Cómo olvidar el optimismo que existía sobre Brasil hace algunos años. La economía brasilera se había acelerado bajo el mando de Lula da Silva durante la década pasada, demostrando resiliencia frente a la crisis de EE.UU., y llegando a crecer un 7,5% durante el 2010. El desempleo había caído sustancialmente, abultando los bolsillos de la población y permitiendo que la clase media congregara a más de 50 millones de brasileros.

Desgraciadamente, los fundamentos que sustentaban el dinamismo se presentan más esquivos: el superciclo de commodities de la década pasada está llegando a su fin y los inversionistas han repatriado sus recursos tras la expectativa del fin del dinero barato promovido por la Fed.

Pero estos problemas no bastan para explicar en su totalidad las peores perspectivas sobre la economía brasilera. Dichos temas son, en términos generales, exógenos y transversales a muchas economías emergentes. Sin ir más lejos, Chile también se enfrenta al fin del superciclo de commodities y a un eventual escenario de menor liquidez en el futuro.

Por lo tanto, hay que preguntarse por los factores endógenos, es decir, propios de la conducción económica. Dicha reflexión es tremendamente importante para entender el cambio de ánimo.

En este contexto, Brasil no aprovechó en su totalidad la bonanza de la década pasada para resolver sus problemas estructurales e impulsar su competitividad. Hoy es una economía que exhibe una engorrosa y asfixiante carga impositiva para financiar un excesivo plan salarial y de pensiones. En este sentido, el gasto no tiene mucha cabida para menguar, y en un entorno donde las inversiones han disminuido y las perspectivas de crecimiento se han venido corrigiendo a la baja, la recaudación fiscal se transforma en un dolor de cabeza.

Respecto a su política monetaria, Brasil está de manos atadas. Se encuentra en el cuadrante menos favorable: la estanflación, que no permite estímulos monetarios para paliar el bajo crecimiento debido a una porfiada inflación en el rango superior de tolerancia del Banco Central.

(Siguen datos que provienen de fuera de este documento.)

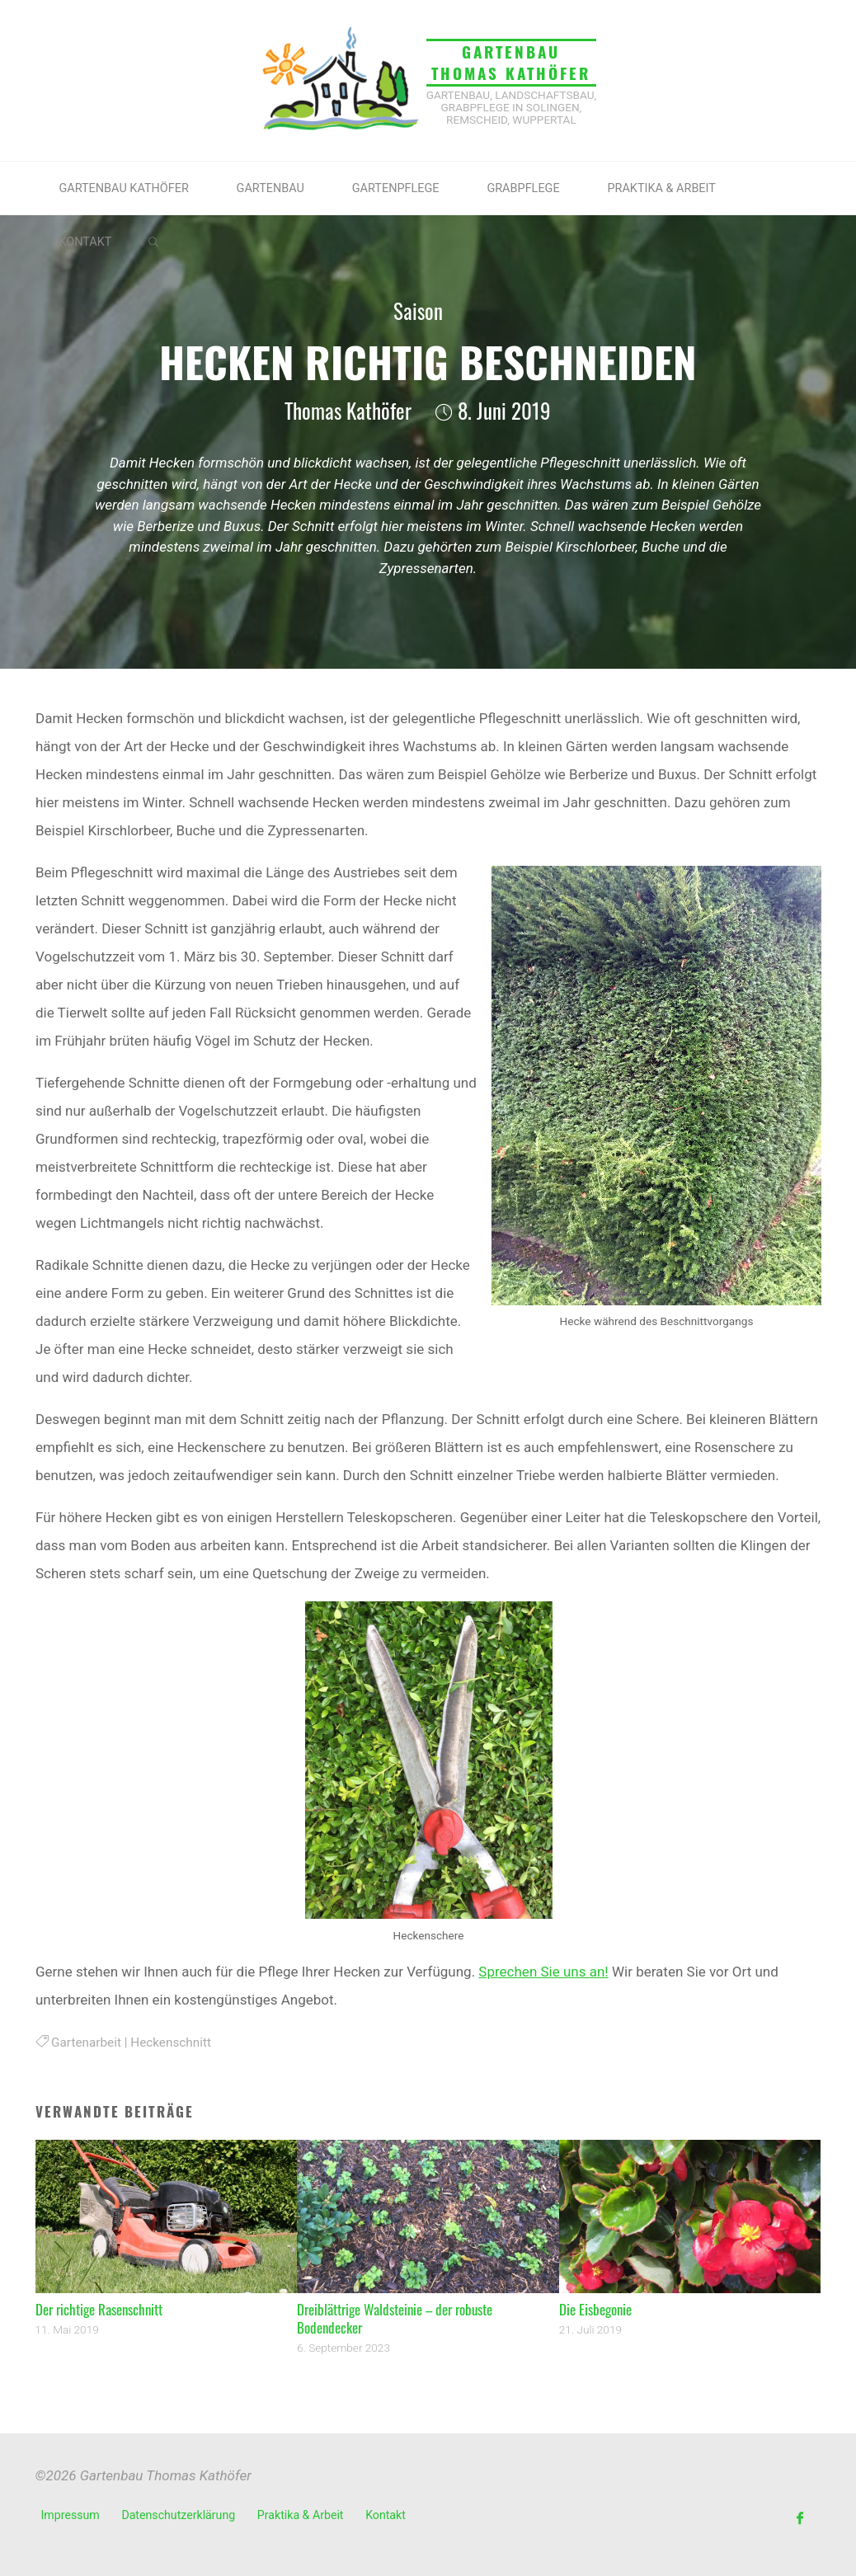  I want to click on Der richtige Rasenschnitt, so click(98, 2309).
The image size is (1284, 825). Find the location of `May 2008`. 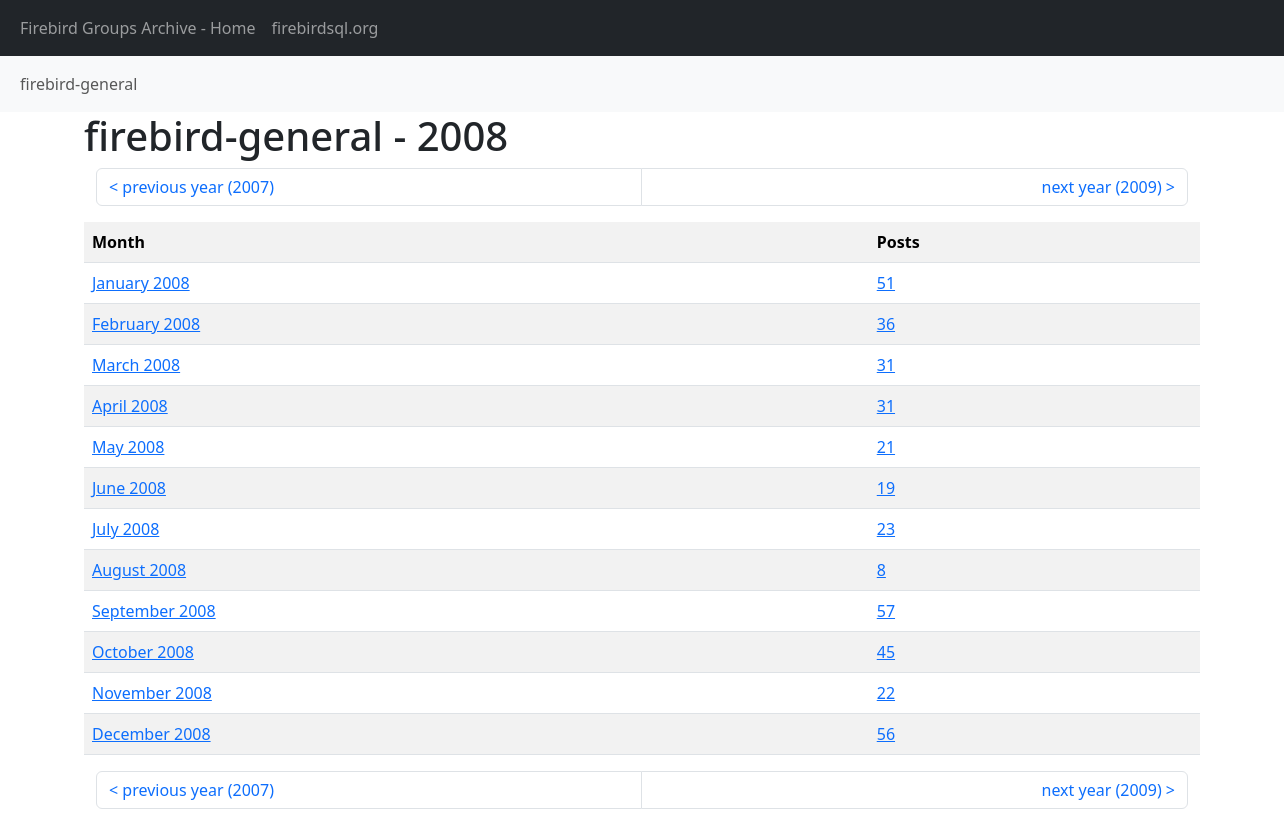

A esto se suma una inversión fija en Brasil que se ubica cerca de un 18% de su PIB, cifra inferior a las de China (45%), Indonesia (33%), Chile (24%) y México (22%), por nombrar algunos países. Esta situación se puede constatar en la deficiente infraestructura y capacidad de transporte. Numerosas han sido las voces preocupadas por el déficit aeroportuario de Brasil al ser anfitrión de los próximos eventos deportivos. El semanario The Economist, por su parte, relata que en Mato Grosso un productor de soya gasta un 25% del valor de su producto en llevarlo a puerto. En Iowa, EE.UU., esta proporción es de 9%.

Todos estos factores desembocaron en la tan esperada rebaja en la calidad de riesgo por parte de S&P, acercando a Brasil a la zona de grado especulativo de la que había salido durante el 2008.

Pero todavía hay esperanza para Brasil. Depende en gran parte de cómo las políticas impulsen la competitividad de su industria. El dólar puede ayudar, pero debe ir acompañado de medidas que atraigan inversiones permanentes, más que capitales golondrina, para ser destinadas a mejoras tecnológicas, servicios públicos y aumentos de su capacidad instalada. Incluso las valoraciones del mercado financiero pueden estar ingresando a rangos atractivos.

Que Brasil nos sirva de lección para entender el problema de las bonanzas exógenas, como el elevado margen que deja algún commodity. Por definición, dichas bonanzas son transitorias y nos dejan vulnerables si no aprovechamos el buen momento para atraer al inversionista, al que hay que cuidar.